Existe entre lo humano una sensación extraña, difícil de describir. Está más relacionada con la comprensión, el entendimiento, que con experiencia alguna. Sucede en aquellos momentos en los que uno, por la razón que sea, ha decidido formar parte de un grupo. Uno sigue sus hábitos, recomendaciones, exigencias. Uno, eventualmente, comprende, o cree comprender, al grupo en cuestión. Uno, idealmente, se hace parte del mismo.
Pero la comprensión, afortunadamente, no es lo mismo que la completa identidad de creencias. A diferencia de alguna sugerencia Gadameriana, uno no tiene que, quizás por que no puede, convertirse en un duplicado mental de lo que busca comprender. Comprender no es duplicar. Duplicar, por más que se quiera, no será identificar. Así que todo esfuerzo por incluirse en el grupo aquél, esperando que la comprensión ésta sea suficiente, está destinado a la exclusión. A lo más, uno puede aspirar a la inclusión distintiva, no igualitaria, sin duplicidad. Todo miembro de un grupo es, irónicamente, opuesto a él.
Y así vamos, sin embargo, creyéndonos miembros, duplicados, partícipes, engranes, constituyentes, elementos. Y así vamos, esperando resguardar nuestras creencias tras la fuerza de la tradición. Y así vamos, aceptando a pie juntillas que uno comprende y es comprendido, que uno es eso y eso es uno. Que todo funciona como dos líneas paralelas que no por ser dos dejan de ser idénticas.
Hasta que uno recae en este tipo de dudas, en estas incómodas preguntas, sobre la comprensión, la inclusión, la diferencia y la exclusión en aquél grupo del que uno, por el dudar mismo, se ha permitido el lujo de divorciarse. Hasta que uno se pregunta si había realmente algo ahí, alguna creencia, tal vez sólo una, que resguardara la relación con el grupo. Hasta que uno se pregunta, por ejemplo, si el darwinismo no se ha vuelto un mito, o si existe realmente algo así como una explicación científica de algo. Uno se pregunta y se pregunta si hay algo así como el significado, si la semántica tiene sentido, si la moral, la política, la justicia, los números. Uno se pregunta y se pregunta y cae en la cuenta de que esto, las preguntas, las dudas, son lo único que (si acaso) puede esgrimirse como puente transitorio entre uno mismo y el grupo.
Uno estudia, lo que sea, la filosofía, la física, la química, siempre desde algún contexto.
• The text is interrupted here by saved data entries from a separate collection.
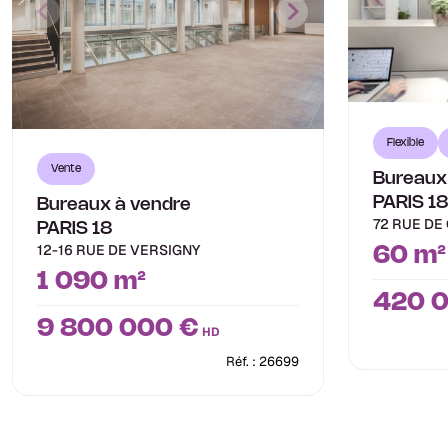
Flexible
Vente
Bureaux
PARIS 1
Bureaux à vendre
72 RUE DE
PARIS 18
12-16 RUE DE VERSIGNY
60 m²
1 090 m²
420 
9 800 000 €
HD
Réf. : 26699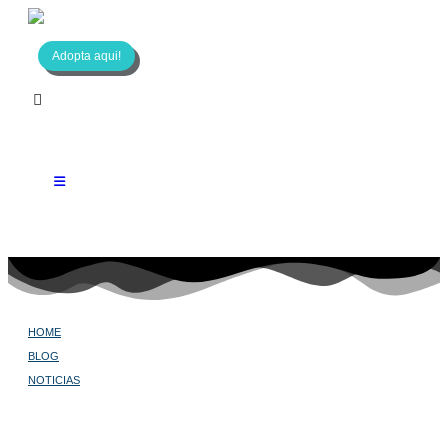
Adopta aqui!
HOME
BLOG
NOTICIAS
ENFERMEDADES QUE TRANSMITEN LAS GARRAPATAS
Enfermedades que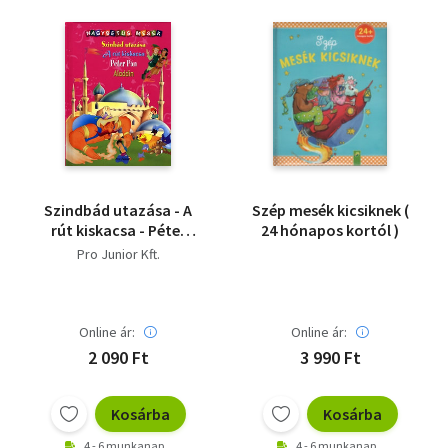
Szindbád utazása - A
Szép mesék kicsiknek (
rút kiskacsa - Péter
24 hónapos kortól )
Pán - Aladdin
Pro Junior Kft.
Online ár:
Online ár:
2 090 Ft
3 990 Ft
Kosárba
Kosárba
4 - 6 munkanap
4 - 6 munkanap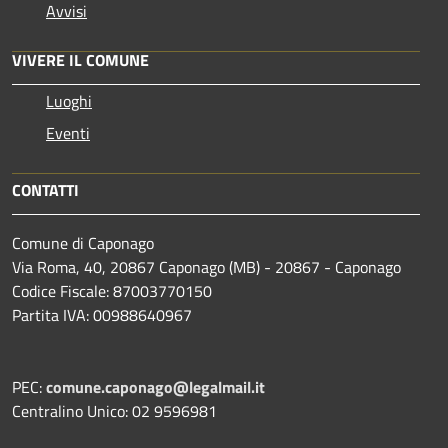
Avvisi
VIVERE IL COMUNE
Luoghi
Eventi
CONTATTI
Comune di Caponago
Via Roma, 40, 20867 Caponago (MB) - 20867 - Caponago
Codice Fiscale: 87003770150
Partita IVA: 00988640967
PEC:
comune.caponago@legalmail.it
Centralino Unico: 02 9596981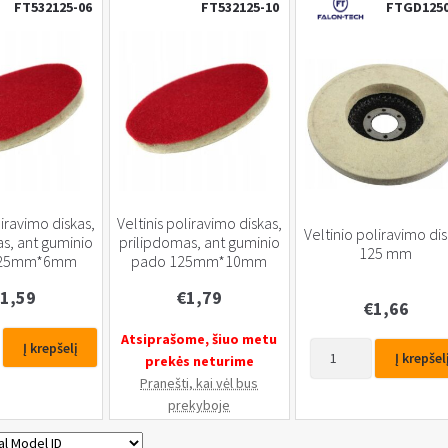
FT532125-06
FT532125-10
FTGD125
liravimo diskas,
Veltinis poliravimo diskas,
Veltinio poliravimo di
s, ant guminio
prilipdomas, ant guminio
125 mm
125mm*6mm
pado 125mm*10mm
1,59
€
1,79
€
1,66
Atsiprašome, šiuo metu
Į krepšelį
produkto
Į krepšel
prekės neturime
kiekis:
Pranešti, kai vėl bus
Veltinio
o
prekyboje
poliravimo
diskas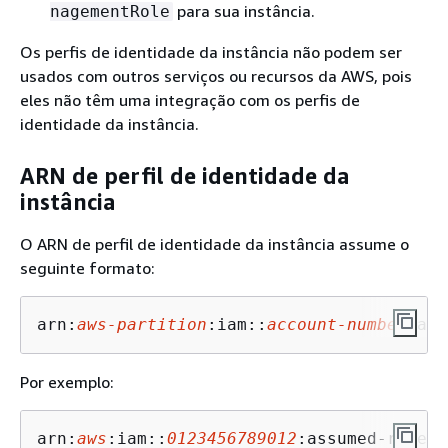
para sua instância.
nagementRole
Os perfis de identidade da instância não podem ser
usados com outros serviços ou recursos da AWS, pois
eles não têm uma integração com os perfis de
identidade da instância.
ARN de perfil de identidade da
instância
O ARN de perfil de identidade da instância assume o
seguinte formato:
arn:
aws-partition
:iam::
account-number
:ass
Por exemplo:
arn:
aws
:iam::
0123456789012
:assumed-role/a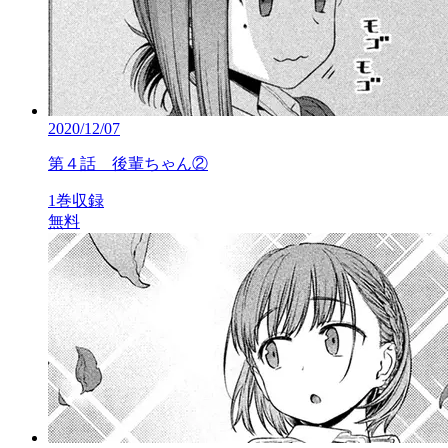
2020/12/07
第４話 後輩ちゃん②
1巻収録
無料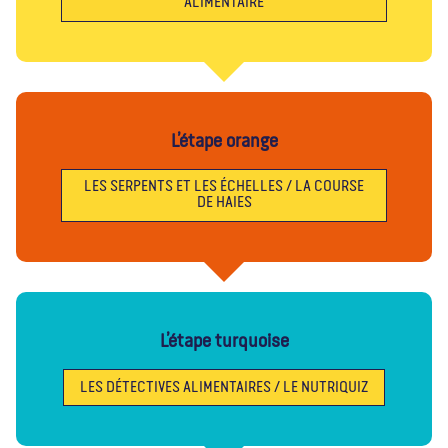
ALIMENTAIRE
L’étape orange
LES SERPENTS ET LES ÉCHELLES / LA COURSE
DE HAIES
L’étape turquoise
LES DÉTECTIVES ALIMENTAIRES / LE NUTRIQUIZ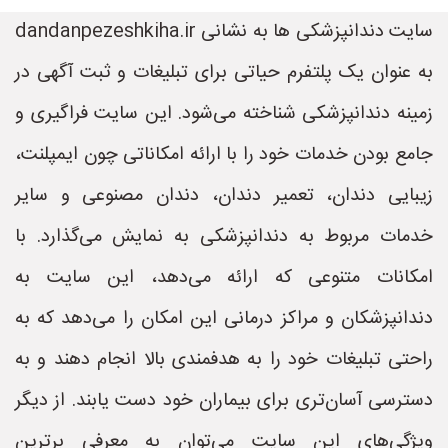
سایت دندانپزشکی ها به نشانی dandanpezeshkiha.ir
به عنوان یک پلتفرم حیاتی برای تبلیغات و ثبت آگهی در
زمینه دندانپزشکی شناخته می‌شود. این سایت فراگیری و
جامع بودن خدمات خود را با ارائه امکاناتی چون ایمپلنت،
زیبایی دندان، تعمیر دندان، دندان مصنوعی و سایر
خدمات مربوط به دندانپزشکی به نمایش می‌گذارد. با
امکانات متنوعی که ارائه می‌دهد، این سایت به
دندانپزشکان و مراکز درمانی این امکان را می‌دهد که به
راحتی تبلیغات خود را به هدفمندی بالا انجام دهند و به
دسترسی آسان‌تری برای بیماران خود دست یابند. از دیگر
ویژگی‌های این سایت می‌توان به معرفی برترین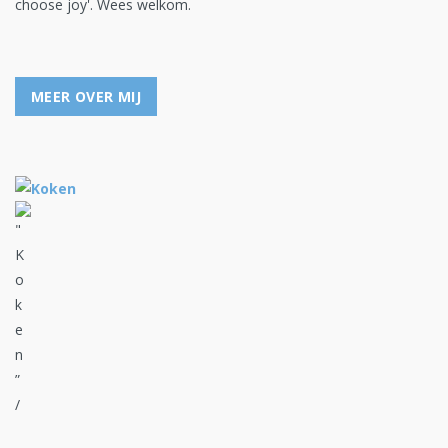
choose joy'. Wees welkom.
MEER OVER MIJ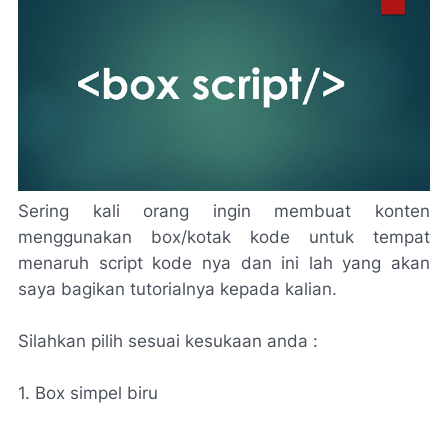
Sering kali orang ingin membuat konten
menggunakan box/kotak kode untuk tempat
menaruh script kode nya dan ini lah yang akan
saya bagikan tutorialnya kepada kalian.
Silahkan pilih sesuai kesukaan anda :
1. Box simpel biru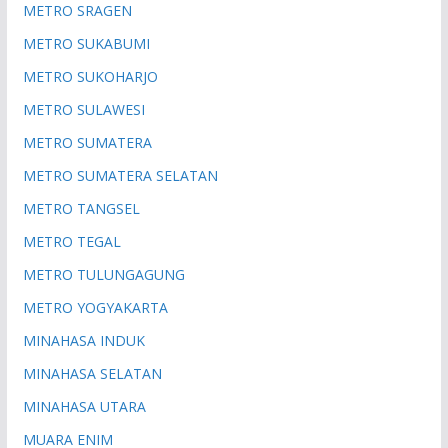
METRO SRAGEN
METRO SUKABUMI
METRO SUKOHARJO
METRO SULAWESI
METRO SUMATERA
METRO SUMATERA SELATAN
METRO TANGSEL
METRO TEGAL
METRO TULUNGAGUNG
METRO YOGYAKARTA
MINAHASA INDUK
MINAHASA SELATAN
MINAHASA UTARA
MUARA ENIM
Nos gusta llamarlo tradición porque nombrarlo nos da la ilusión de homogeneidad, la creencia de que hay algo ahí, algo asible, que nos justifica. Y después de mucho trabajar, después de mucho recorrer el contexto, uno cae en la cuenta de que no hay ahí nada siquiera cercano a lo que uno hubiese imaginado. Y después de mucho tiempo, uno cae en la cuenta de que está, una vez más, solo y su alma en su afán por construir una historia de ficción que tranquilice esta ansiosa petición de respuestas.
Uno trabaja y descubre que no existe el grupo, el engrane, las verdades, lo demás. No, no hay piso. Pero no porque se haya perdido. Uno descubre, con el tiempo, que más bien nunca hubo piso.
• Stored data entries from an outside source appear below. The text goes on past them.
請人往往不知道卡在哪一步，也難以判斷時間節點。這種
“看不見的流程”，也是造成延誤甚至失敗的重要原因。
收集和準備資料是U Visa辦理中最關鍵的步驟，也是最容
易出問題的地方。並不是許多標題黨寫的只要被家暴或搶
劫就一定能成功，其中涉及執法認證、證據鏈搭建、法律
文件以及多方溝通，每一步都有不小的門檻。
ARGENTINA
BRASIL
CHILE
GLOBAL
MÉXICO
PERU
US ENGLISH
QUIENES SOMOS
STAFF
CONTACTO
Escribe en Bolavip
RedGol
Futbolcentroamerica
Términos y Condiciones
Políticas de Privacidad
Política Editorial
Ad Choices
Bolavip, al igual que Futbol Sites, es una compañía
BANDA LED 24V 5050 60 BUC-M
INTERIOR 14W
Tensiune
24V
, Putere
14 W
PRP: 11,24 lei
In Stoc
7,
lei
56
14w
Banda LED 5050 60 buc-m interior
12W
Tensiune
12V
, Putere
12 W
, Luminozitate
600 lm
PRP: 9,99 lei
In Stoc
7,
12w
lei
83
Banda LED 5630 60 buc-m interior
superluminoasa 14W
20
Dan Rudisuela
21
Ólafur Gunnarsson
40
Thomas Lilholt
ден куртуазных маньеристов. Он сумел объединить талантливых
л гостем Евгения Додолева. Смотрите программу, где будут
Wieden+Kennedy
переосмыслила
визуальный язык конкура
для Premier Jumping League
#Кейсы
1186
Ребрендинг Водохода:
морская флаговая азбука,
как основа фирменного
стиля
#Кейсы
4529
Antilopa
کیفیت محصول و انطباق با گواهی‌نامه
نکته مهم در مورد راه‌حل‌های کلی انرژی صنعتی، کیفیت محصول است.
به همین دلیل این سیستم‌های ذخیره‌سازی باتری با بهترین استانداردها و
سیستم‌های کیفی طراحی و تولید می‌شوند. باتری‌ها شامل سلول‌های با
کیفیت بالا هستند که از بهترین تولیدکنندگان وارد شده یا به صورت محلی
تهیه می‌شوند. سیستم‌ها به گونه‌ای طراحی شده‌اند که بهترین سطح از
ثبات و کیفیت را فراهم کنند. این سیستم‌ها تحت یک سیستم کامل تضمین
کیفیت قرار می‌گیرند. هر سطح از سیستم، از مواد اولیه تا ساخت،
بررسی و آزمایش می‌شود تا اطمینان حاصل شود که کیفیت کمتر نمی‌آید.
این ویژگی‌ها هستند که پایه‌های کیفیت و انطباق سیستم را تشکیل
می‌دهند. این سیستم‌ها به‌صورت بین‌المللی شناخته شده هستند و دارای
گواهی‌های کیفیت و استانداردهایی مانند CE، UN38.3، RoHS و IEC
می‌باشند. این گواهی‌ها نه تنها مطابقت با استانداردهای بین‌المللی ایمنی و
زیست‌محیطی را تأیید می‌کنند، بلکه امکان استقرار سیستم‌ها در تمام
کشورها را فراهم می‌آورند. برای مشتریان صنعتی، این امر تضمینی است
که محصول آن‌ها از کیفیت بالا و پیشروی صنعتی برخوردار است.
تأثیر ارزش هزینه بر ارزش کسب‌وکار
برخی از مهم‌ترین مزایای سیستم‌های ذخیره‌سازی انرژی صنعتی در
Y así es como uno se enfrenta a la necesidad de reconstruir su camino. Así es como uno comprende que tiene ante sí la labor de generar su propio contexto, sus propias historias, sus propios grupos. Cuando uno se da cuenta de que sí, que por supuesto, que obviamente ha sido uno educado desde un cierto contexto. Pero que no, que obviamente no, que en ningún sentido, que jamás será el caso, que ni cómo imaginar, que uno tenga ya las ideas aseguradas por el grupo, ya no se diga idénticas, al menos consistentes, consecuentes, que sean, al menos, engarzables. Pero no, nada, ni cómo hacerlo.
Es así como uno llega a tener esta sensación tan humana y tan extraña y, por otra parte, tan indescriptible. Esa sensación de ser parte de un grupo, de un contexto, de una tradición, de ser engrane, parte, miembro, elemento y al mismo tiempo reconocer, por que no hay manera de ignorarlo, que uno simple y llanamente no es parte de ese grupo, que su línea no es paralela al referente imaginario. Es así como uno llega a tener la sensación de ser algo así como un barandal inconexo, no paralelo, que guía supuestamente el camino de las escaleras tan paralelas entre sí. Que guía, sí, pero que apunta incuestionablemente en otra dirección.
En esto consiste andar por el mundo sin paralelo. Un poco angustiante, sin duda. Pero, sin duda también, profundamente liberador.